If you are interested in wearing contact lenses, we will offer you an appointment for a consultation/fitting. This will usually be longer than a routine appointment, as the optometrist will want to discuss with you which types of contact lens would be most likely to suit your needs.

The optometrist will then take a series of measurements, carry out further checks on your eyes, and then insert some lenses so that you can experience the sensation of wearing lenses. This will also allow the practitioner to judge if they fit well, and whether contact lenses will give you a good standard of vision.

You will usually be asked to wear the contact lenses outside the practice for a while, and then to return so that they can be assessed further, and so that your reactions to them can be discussed.

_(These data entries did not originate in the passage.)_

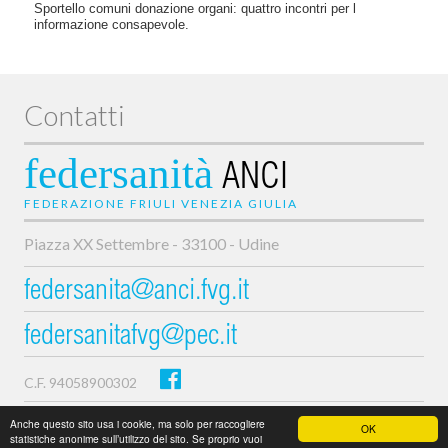
Sportello comuni donazione organi: quattro incontri per l
informazione consapevole.
Contatti
federsanità
ANCI
FEDERAZIONE FRIULI VENEZIA GIULIA
Piazza XX Settembre - 33100 - Udine
federsanita@anci.fvg.it
federsanitafvg@pec.it
C.F. 94058900302
Privacy e cookie policy
Anche questo sito usa i cookie, ma solo per raccogliere
OK
statistiche anonime sull’utilizzo del sito. Se proprio vuoi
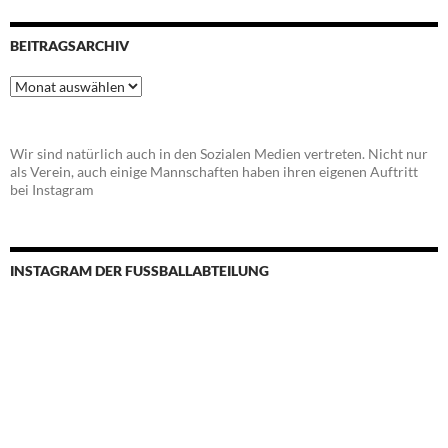
BEITRAGSARCHIV
Beitragsarchiv
Wir sind natürlich auch in den Sozialen Medien vertreten. Nicht nur
als Verein, auch einige Mannschaften haben ihren eigenen Auftritt
bei Instagram
INSTAGRAM DER FUSSBALLABTEILUNG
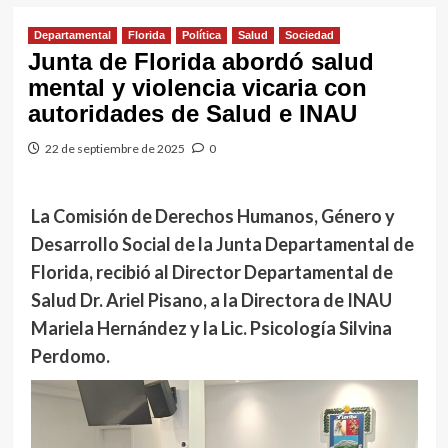
Departamental
Florida
Política
Salud
Sociedad
Junta de Florida abordó salud
mental y violencia vicaria con
autoridades de Salud e INAU
22 de septiembre de 2025
0
La Comisión de Derechos Humanos, Género y
Desarrollo Social de la Junta Departamental de
Florida, recibió al Director Departamental de
Salud Dr. Ariel Pisano, a la Directora de INAU
Mariela Hernández y la Lic. Psicología Silvina
Perdomo.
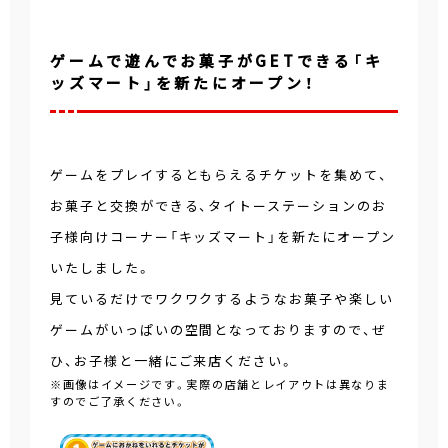
ゲームで遊んでお菓子がGETできる「キ
ッズマート」を新たにオープン！
ゲームをプレイするともらえるチケットを集めて、
お菓子と交換ができる、タイトーステーションのお
子様向けコーナー「キッズマート」を新たにオープン
いたしました。
見ているだけでワクワクするようなお菓子や楽しい
ゲームがいっぱいの空間となっておりますので、ぜ
ひ、お子様と一緒にご来店ください。
※画像はイメージです。実際の店舗とレイアウトは異なりま
すのでご了承ください。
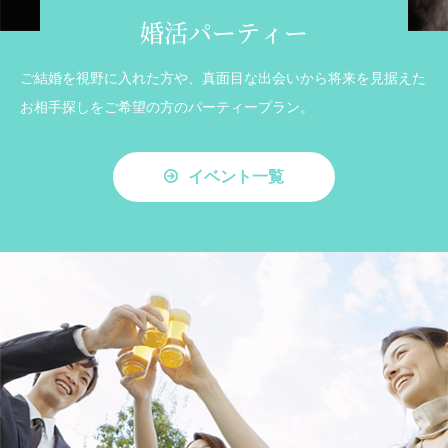
婚活パーティー
ご結婚を視野に入れた方や、真面目な出会いから将来を見据えた
お相手探しをご希望の方のパーティープラン。
イベント一覧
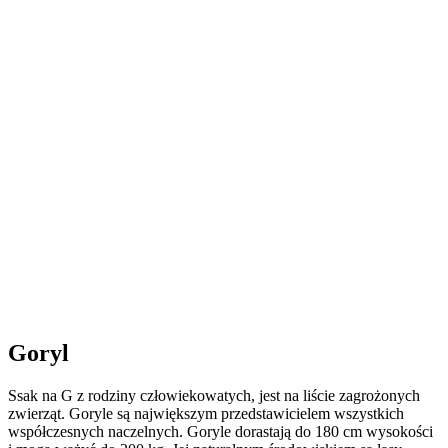
Goryl
Ssak na G z rodziny człowiekowatych, jest na liście zagrożonych
zwierząt. Goryle są największym przedstawicielem wszystkich
współczesnych naczelnych. Goryle dorastają do 180 cm wysokości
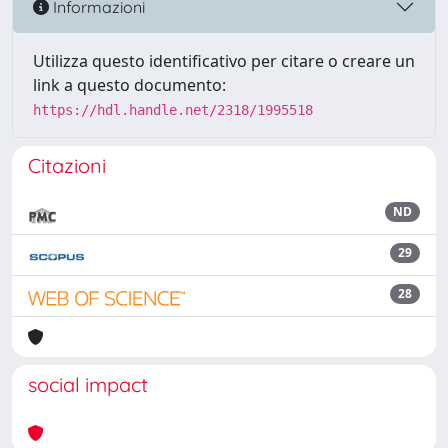
Informazioni
Utilizza questo identificativo per citare o creare un
link a questo documento:
https://hdl.handle.net/2318/1995518
Citazioni
ND
29
28
social impact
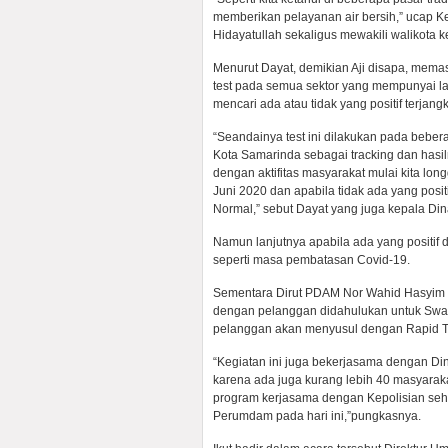
memberikan pelayanan air bersih,” ucap 
Hidayatullah sekaligus mewakili walikota 
Menurut Dayat, demikian Aji disapa, mema
test pada semua sektor yang mempunyai lay
mencari ada atau tidak yang positif terjangk
“Seandainya test ini dilakukan pada bebera
Kota Samarinda sebagai tracking dan hasil
dengan aktifitas masyarakat mulai kita longg
Juni 2020 dan apabila tidak ada yang posi
Normal,” sebut Dayat yang juga kepala Din
Namun lanjutnya apabila ada yang positif 
seperti masa pembatasan Covid-19.
Sementara Dirut PDAM Nor Wahid Hasyim 
dengan pelanggan didahulukan untuk Swab 
pelanggan akan menyusul dengan Rapid T
“Kegiatan ini juga bekerjasama dengan Din
karena ada juga kurang lebih 40 masyaraka
program kerjasama dengan Kepolisian sehi
Perumdam pada hari ini,”pungkasnya.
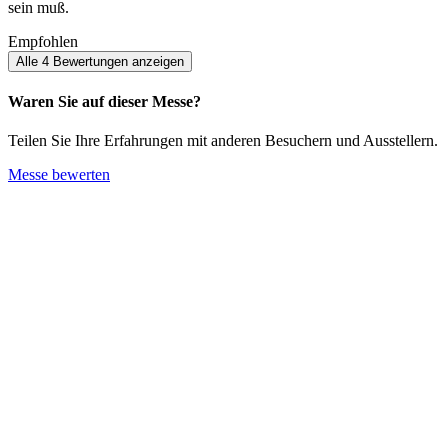
sein muß.
Empfohlen
Alle 4 Bewertungen anzeigen
Waren Sie auf dieser Messe?
Teilen Sie Ihre Erfahrungen mit anderen Besuchern und Ausstellern.
Messe bewerten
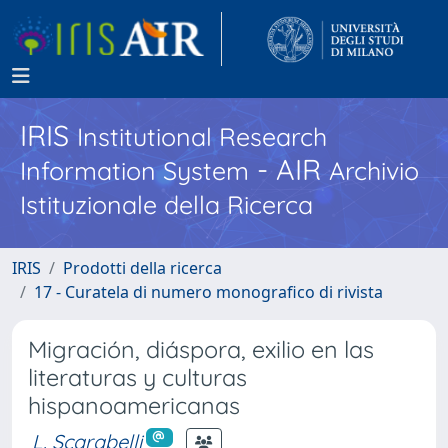
IRIS
Institutional Research
- AIR
Information System
Archivio
Istituzionale della Ricerca
IRIS
Prodotti della ricerca
17 - Curatela di numero monografico di rivista
Migración, diáspora, exilio en las
literaturas y culturas
hispanoamericanas
L. Scarabelli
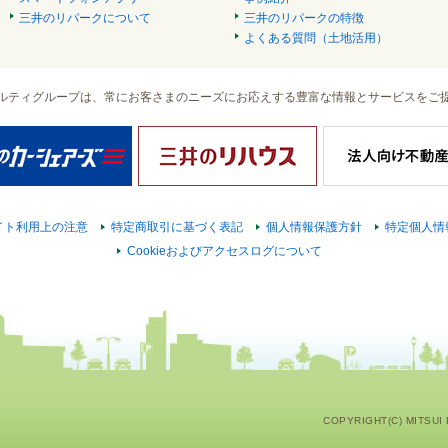
三井のリパークについて
三井のリパークの特徴
よくある質問（土地活用）
ルティグループは、常にお客さまのニーズにお応えする豊富な情報とサービスをご
イト利用上の注意
特定商取引に基づく表記
個人情報保護方針
特定個人情
Cookieおよびアクセスログについて
COPYRIGHT(C) MITSUI F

You will then be shown how to insert and remove the lenses and how to look after them.

Types of Contact Lens

Soft Lenses

These are usually replaced on a daily, two-weekly or monthly basis. They are comfortable almost instantly from the first time you wear them, and you can change between contact lenses and glasses as much as you want.

       Daily disposables

  • do not require contact lens solutions
  • very convenient form of lens
  • useful as an occasional or "holiday" alternative for patients who wear fortnightly or monthly replacement lenses
  • a cost-effective choice if you are only going to be wearing lenses occasionally or less than 4 times per week

       Fortnightly or monthly replacement lenses

  • worn daily for the appropriate period and then discarded
  • must be removed every night and cleaned appropriately during that period
  • usually supplied in three or six-month packs together with the recommended solutions for the particular lens type

Rigid Gas Permeable Lenses

  • as the name suggests, these are rigid lenses similar to the older type of hard lens, but made of high-tech polymerised plastics
  • give excellent comfort and stability of vision
  • although initially not as comfortable as soft lenses, and take longer to get used to (up to about two weeks is usual), after the initial settling period they are just as comfortable as soft lenses
  • are often a good alternative to soft disposables, as they are often more cost-effective, especially in cases of difficult prescriptions
  • complex cases such as very short-sighted eyes also often achieve much better, more stable vision with Rigid Gas Permeable Lenses than with soft. The optometrist will advise you if these lenses are more suitable for you

Contact lenses for Astigmatism: (also called Toric Lenses) and bifocal contact lenses

Many patients have been told that they are not suitable for contact lenses because they need bifocal spectacles or because of astigmatism, a common condition in which the eye is more curved in one direction than the other. In fact, almost all levels of astigmatism can be fitted with contact lenses given the appropriate level of skill and expertise, along with access to all manufacturers' products.

As Belson and Sons are independent practitioners, we are free to select any lens from any laboratory around the world to suit your prescription. In this way we can offer an outstanding range of contact lens cover for almost any problem.